*TASK GOAL:* Copy each line from the data that has the word "angol" in it.
#### LISTED ENTRIES ####
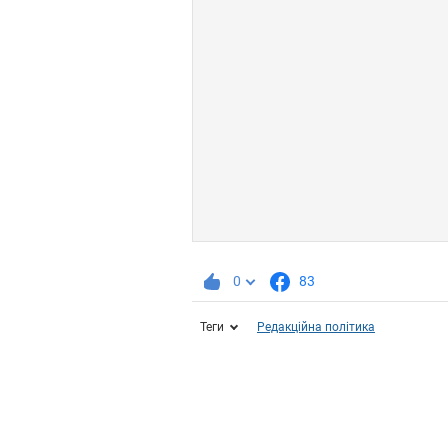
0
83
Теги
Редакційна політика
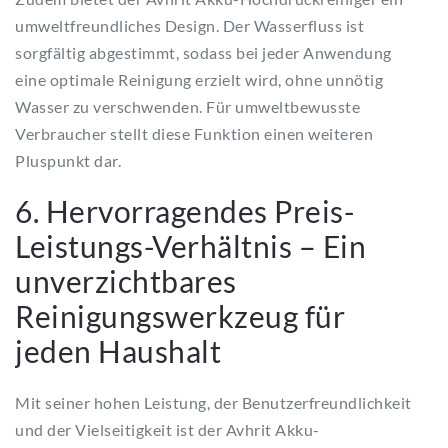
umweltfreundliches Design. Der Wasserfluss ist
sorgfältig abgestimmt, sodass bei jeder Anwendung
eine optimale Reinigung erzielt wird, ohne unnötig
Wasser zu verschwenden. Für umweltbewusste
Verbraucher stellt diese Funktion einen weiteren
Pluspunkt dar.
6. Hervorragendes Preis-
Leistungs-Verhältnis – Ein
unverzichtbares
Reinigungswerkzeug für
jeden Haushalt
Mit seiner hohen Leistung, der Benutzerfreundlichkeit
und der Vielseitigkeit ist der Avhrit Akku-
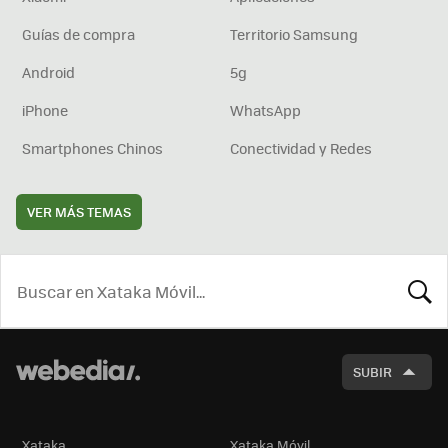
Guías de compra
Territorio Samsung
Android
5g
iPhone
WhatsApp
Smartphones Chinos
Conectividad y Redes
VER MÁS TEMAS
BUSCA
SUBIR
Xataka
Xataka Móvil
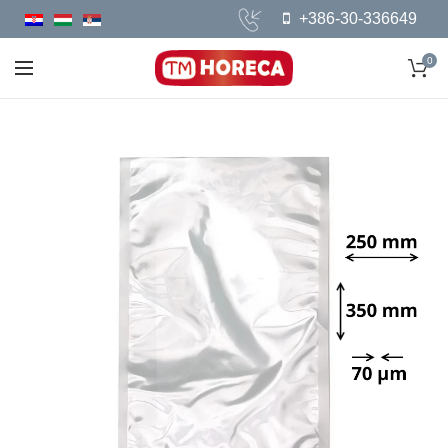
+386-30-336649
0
####
#### LISTED ENTRIES ####
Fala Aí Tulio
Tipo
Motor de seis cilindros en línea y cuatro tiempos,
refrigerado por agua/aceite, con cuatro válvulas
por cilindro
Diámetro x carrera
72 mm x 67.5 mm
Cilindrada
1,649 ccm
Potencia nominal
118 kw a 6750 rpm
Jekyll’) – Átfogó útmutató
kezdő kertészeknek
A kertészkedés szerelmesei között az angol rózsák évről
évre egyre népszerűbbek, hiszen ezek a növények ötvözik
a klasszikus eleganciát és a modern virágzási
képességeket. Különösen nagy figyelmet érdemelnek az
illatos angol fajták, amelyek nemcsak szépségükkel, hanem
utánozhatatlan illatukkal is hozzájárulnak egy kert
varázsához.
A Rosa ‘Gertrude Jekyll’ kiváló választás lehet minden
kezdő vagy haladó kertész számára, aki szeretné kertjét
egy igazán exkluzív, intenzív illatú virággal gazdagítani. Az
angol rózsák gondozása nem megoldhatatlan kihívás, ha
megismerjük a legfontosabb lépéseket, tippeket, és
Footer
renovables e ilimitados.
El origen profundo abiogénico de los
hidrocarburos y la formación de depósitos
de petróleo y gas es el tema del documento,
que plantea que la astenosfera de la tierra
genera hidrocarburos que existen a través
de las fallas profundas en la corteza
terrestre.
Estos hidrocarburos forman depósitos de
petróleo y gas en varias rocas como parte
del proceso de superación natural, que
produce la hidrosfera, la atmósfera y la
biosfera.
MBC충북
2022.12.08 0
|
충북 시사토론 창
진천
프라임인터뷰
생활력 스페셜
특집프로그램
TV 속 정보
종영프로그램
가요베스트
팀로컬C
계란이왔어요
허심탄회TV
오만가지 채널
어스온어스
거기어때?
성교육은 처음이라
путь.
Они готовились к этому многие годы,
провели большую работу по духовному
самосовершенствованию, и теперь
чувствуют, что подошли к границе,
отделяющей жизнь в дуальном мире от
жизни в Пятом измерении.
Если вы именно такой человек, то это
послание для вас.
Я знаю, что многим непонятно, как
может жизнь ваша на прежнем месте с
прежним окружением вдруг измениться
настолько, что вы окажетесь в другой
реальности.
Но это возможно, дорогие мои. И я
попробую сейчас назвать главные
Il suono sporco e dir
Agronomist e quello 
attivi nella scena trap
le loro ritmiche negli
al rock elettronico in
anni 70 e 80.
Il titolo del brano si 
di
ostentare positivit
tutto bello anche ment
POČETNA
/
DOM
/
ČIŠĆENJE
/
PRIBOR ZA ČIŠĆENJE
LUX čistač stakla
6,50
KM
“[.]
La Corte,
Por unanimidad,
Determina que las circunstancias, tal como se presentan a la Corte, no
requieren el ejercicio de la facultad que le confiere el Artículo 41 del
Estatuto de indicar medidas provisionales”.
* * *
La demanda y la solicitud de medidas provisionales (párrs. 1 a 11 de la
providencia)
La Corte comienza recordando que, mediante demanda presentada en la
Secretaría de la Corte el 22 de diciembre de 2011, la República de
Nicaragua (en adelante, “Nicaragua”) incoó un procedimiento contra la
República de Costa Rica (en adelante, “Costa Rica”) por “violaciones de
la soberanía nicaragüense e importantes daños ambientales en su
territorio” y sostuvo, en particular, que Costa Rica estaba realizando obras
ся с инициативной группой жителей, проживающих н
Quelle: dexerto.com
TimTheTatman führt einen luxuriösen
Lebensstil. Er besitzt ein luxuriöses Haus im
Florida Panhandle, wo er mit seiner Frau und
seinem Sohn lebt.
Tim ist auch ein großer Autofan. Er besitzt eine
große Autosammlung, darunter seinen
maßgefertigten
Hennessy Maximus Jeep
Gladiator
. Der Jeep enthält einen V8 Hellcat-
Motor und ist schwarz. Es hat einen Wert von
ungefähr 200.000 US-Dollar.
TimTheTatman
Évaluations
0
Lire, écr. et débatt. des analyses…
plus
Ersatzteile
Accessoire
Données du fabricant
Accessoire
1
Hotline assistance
####
*WRITTEN ANSWER:*
A kertészkedés szerelmesei között az angol rózsák évről
illatos angol fajták, amelyek nemcsak szépségükkel, hanem
angol rózsák gondozása nem megoldhatatlan kihívás, ha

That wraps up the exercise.